Arsons, or coincidence?

My wife and I work at the local high school and know three kids in the same family. In the last ten years, three houses that they were living have burnt down. The most recent was last night.

Is there any way in hell that this could be just a coincidence? That’s what everybody thought after the second fire. But now, it sure seems that there’s a firebug in that family. Kinda sad whatever the deal is.

My vote is for arson, for insurance purposes. There’s no way your house burns down every 3 years.

Do you know what caused the first two fires?

Either arson, or possibly just gross negligence with a heaping side of stupidity.

Have any fire investigators become involved? They would probably know better than I would with the given info.

Still this is very curious.

Meth lab.

Sounds like the fires were a result of friction. Their debts were rubbing against their insurance policy.

Too few facts to tell, obviously, but I’m going to go against the grain. Arson is fairly easy to discern.

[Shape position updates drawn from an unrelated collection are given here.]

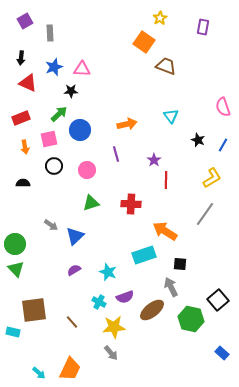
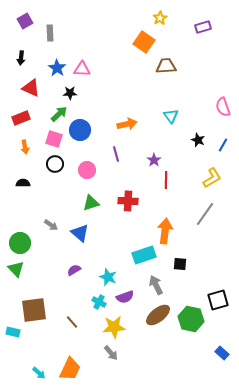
purple rectangle at (203, 27): rotated 63 degrees clockwise
brown trapezoid at (166, 66): rotated 25 degrees counterclockwise
blue star at (54, 67): moved 3 px right, 1 px down; rotated 18 degrees counterclockwise
red triangle at (28, 83): moved 3 px right, 5 px down
black star at (71, 91): moved 1 px left, 2 px down
pink square at (49, 139): moved 5 px right; rotated 30 degrees clockwise
black circle at (54, 166): moved 1 px right, 2 px up
red cross at (131, 204): moved 3 px left, 3 px up
orange arrow at (165, 231): rotated 65 degrees clockwise
blue triangle at (75, 236): moved 5 px right, 3 px up; rotated 36 degrees counterclockwise
green circle at (15, 244): moved 5 px right, 1 px up
cyan star at (108, 272): moved 5 px down
gray arrow at (171, 287): moved 15 px left, 2 px up
black square at (218, 300): rotated 25 degrees clockwise
brown ellipse at (152, 310): moved 6 px right, 5 px down
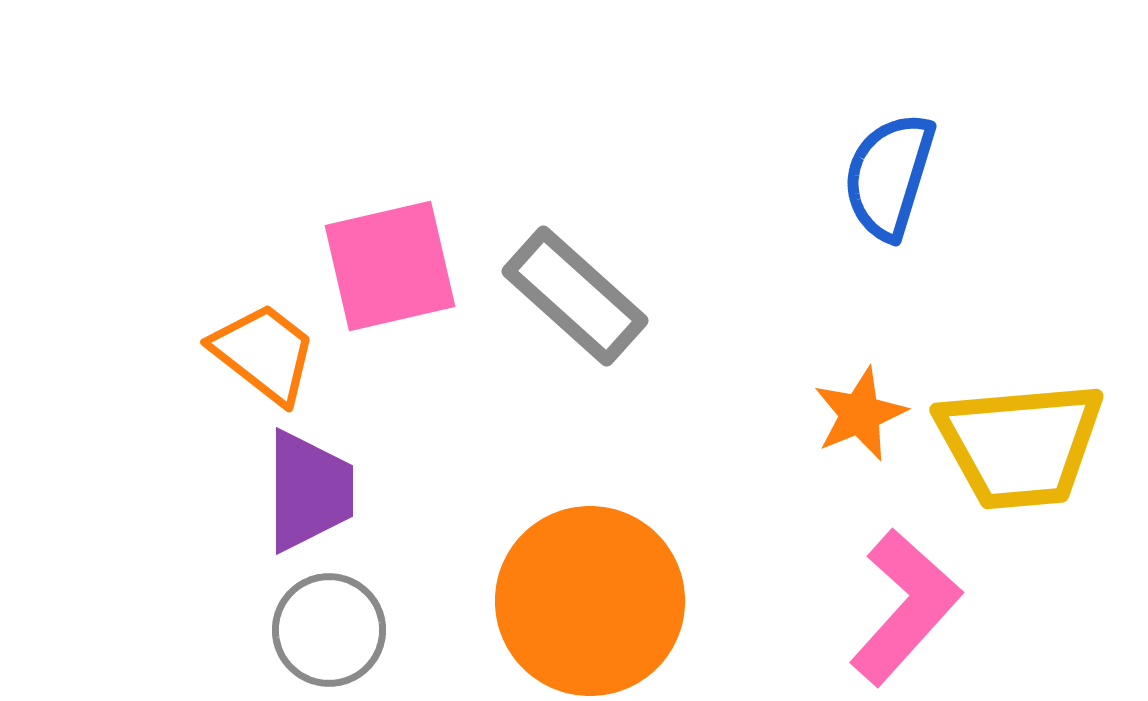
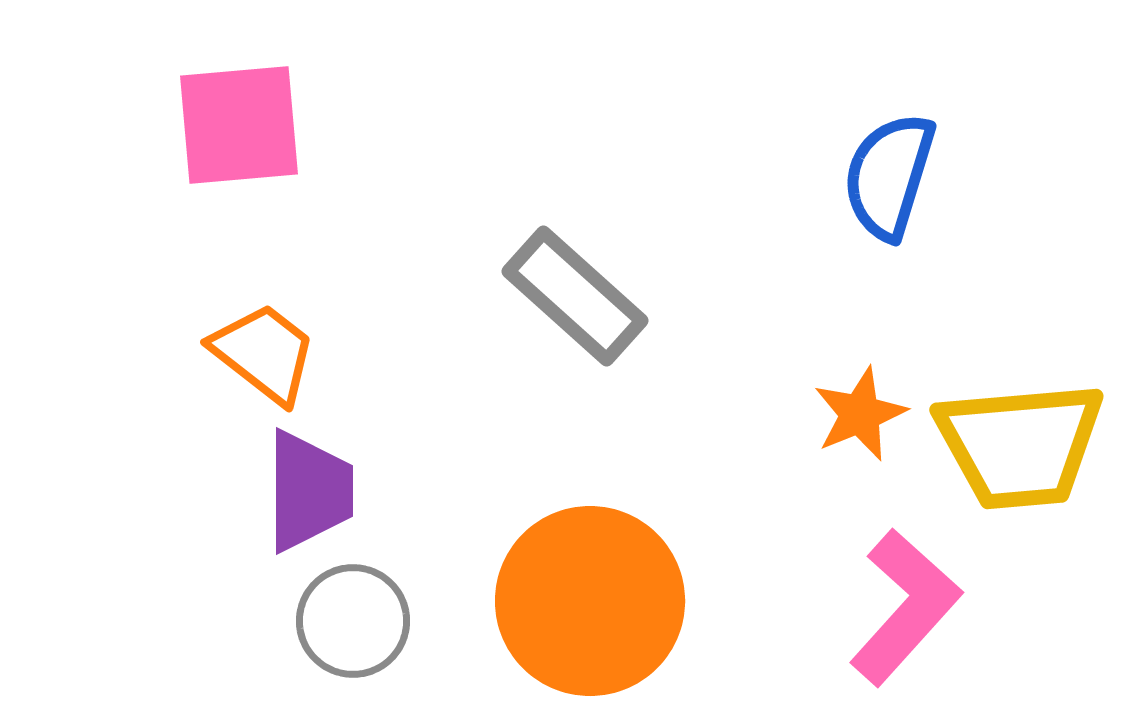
pink square: moved 151 px left, 141 px up; rotated 8 degrees clockwise
gray circle: moved 24 px right, 9 px up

At least a cursory investigation would likely be a part of any fire department response to a fire of unknown origin. Even if the fire department didn’t investigate, the insurance company certainly would. Unless someone involved is a world class arsonist who knows all the tricks, I’d say sad coincidence.

A combination of hoarding, especially of newspapers and magazines, and smoking would improve the odds of unintentional incineration.

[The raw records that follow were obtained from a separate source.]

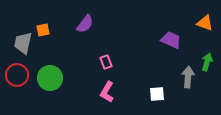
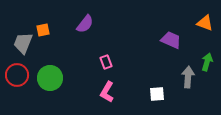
gray trapezoid: rotated 10 degrees clockwise
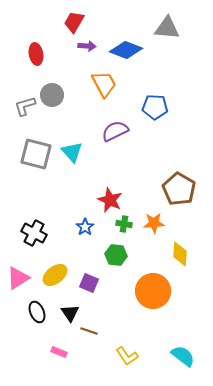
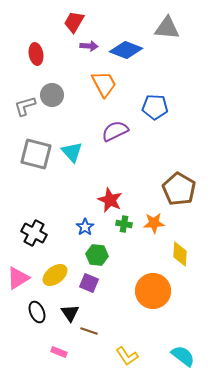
purple arrow: moved 2 px right
green hexagon: moved 19 px left
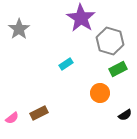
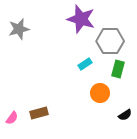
purple star: moved 1 px down; rotated 16 degrees counterclockwise
gray star: rotated 20 degrees clockwise
gray hexagon: rotated 16 degrees counterclockwise
cyan rectangle: moved 19 px right
green rectangle: rotated 48 degrees counterclockwise
brown rectangle: rotated 12 degrees clockwise
pink semicircle: rotated 16 degrees counterclockwise
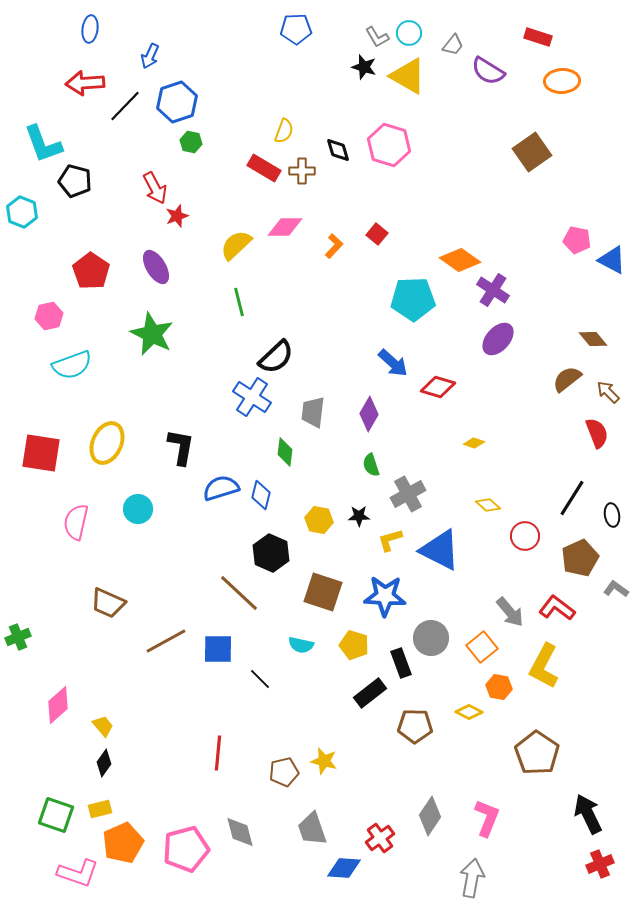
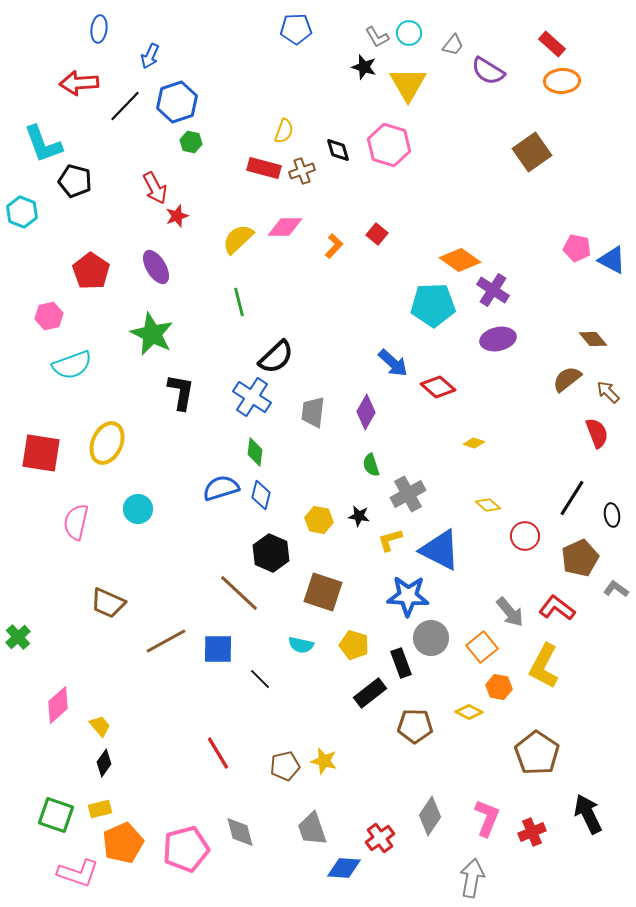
blue ellipse at (90, 29): moved 9 px right
red rectangle at (538, 37): moved 14 px right, 7 px down; rotated 24 degrees clockwise
yellow triangle at (408, 76): moved 8 px down; rotated 30 degrees clockwise
red arrow at (85, 83): moved 6 px left
red rectangle at (264, 168): rotated 16 degrees counterclockwise
brown cross at (302, 171): rotated 20 degrees counterclockwise
pink pentagon at (577, 240): moved 8 px down
yellow semicircle at (236, 245): moved 2 px right, 6 px up
cyan pentagon at (413, 299): moved 20 px right, 6 px down
purple ellipse at (498, 339): rotated 36 degrees clockwise
red diamond at (438, 387): rotated 24 degrees clockwise
purple diamond at (369, 414): moved 3 px left, 2 px up
black L-shape at (181, 447): moved 55 px up
green diamond at (285, 452): moved 30 px left
black star at (359, 516): rotated 10 degrees clockwise
blue star at (385, 596): moved 23 px right
green cross at (18, 637): rotated 20 degrees counterclockwise
yellow trapezoid at (103, 726): moved 3 px left
red line at (218, 753): rotated 36 degrees counterclockwise
brown pentagon at (284, 772): moved 1 px right, 6 px up
red cross at (600, 864): moved 68 px left, 32 px up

But I’ll keep my money in my pocket when it comes to betting against arson.

Does anyone in the family smoke in bed?

I read the OP as three different houses where the kids used to live have burned down. Is that correct?

No way can that be a coincidence.

I’m reading it as the houses they were currently residing in burned.

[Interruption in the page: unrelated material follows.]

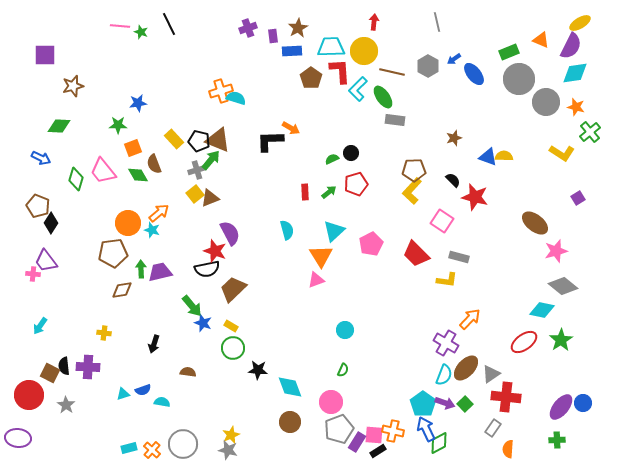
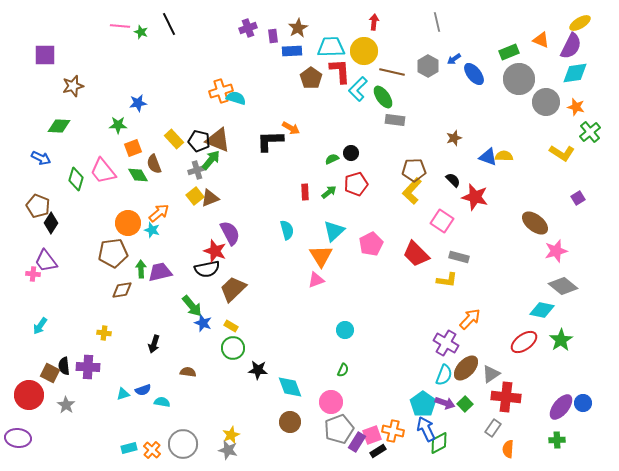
yellow square at (195, 194): moved 2 px down
pink square at (374, 435): moved 2 px left; rotated 24 degrees counterclockwise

From that point on it’s where they used to live… :slight_smile:

Highly unlikely that it’s a coincidence.

It’s the houses that they were currently living in that burned down, all rentals. Small town in the middle of nowhere, so the houses were total losses and maybe they couldn’t find the cause. I have never heard what caused the fires. Maybe now the officials will look a little closer into things.

Is it at all possible that somebody could have three houses accidentally burn down in ten years? What are the odds of that?

Fishy. Very fishy.

What I imagine happens:

  • Take out content insurance. (Use different insurance companies each time.)
  • Buy expensive items.
  • Take pictures in your house with expensive items in the background.
  • Return expensive items and even pay the restocking charge if required.
  • Find a different way each time to torch the rental house: grease fire? Electrical fire? Fireplace? Wood stove?
  • Collect insurance money and move to a different rental house.

All speculation of course.

ETA: Oh, and is it possible that they were in different neighbourhoods so the responding fire department would be different and wouldn’t immediately connect the dots?

I’d think after the second fire, insurance companies wouldn’t touch them - and at the time of the second fire, the insurance company would send their own investigator…

Does insurance company “B” have access to the records of insurance company “A” though?

Sure it’s possible, just not probable.

Assuming no relationship between the three fires (a VERY big “if” I realize) and that they were all equally [un]likely, the probability of the three of them is the cube of the probably of one of them. In other words, yes it is possible, just d–n unlikely.

You’re “supposed” to tell them when you get insurance about previous claims, but I’m pretty sure they share some information.

Also, OP I think implies that they were living in these homes. I’m gonna guess that they didn’t own them, and I don’t know if they’d even likely have fire/renter’s insurance. Maybe I’m stereotyping.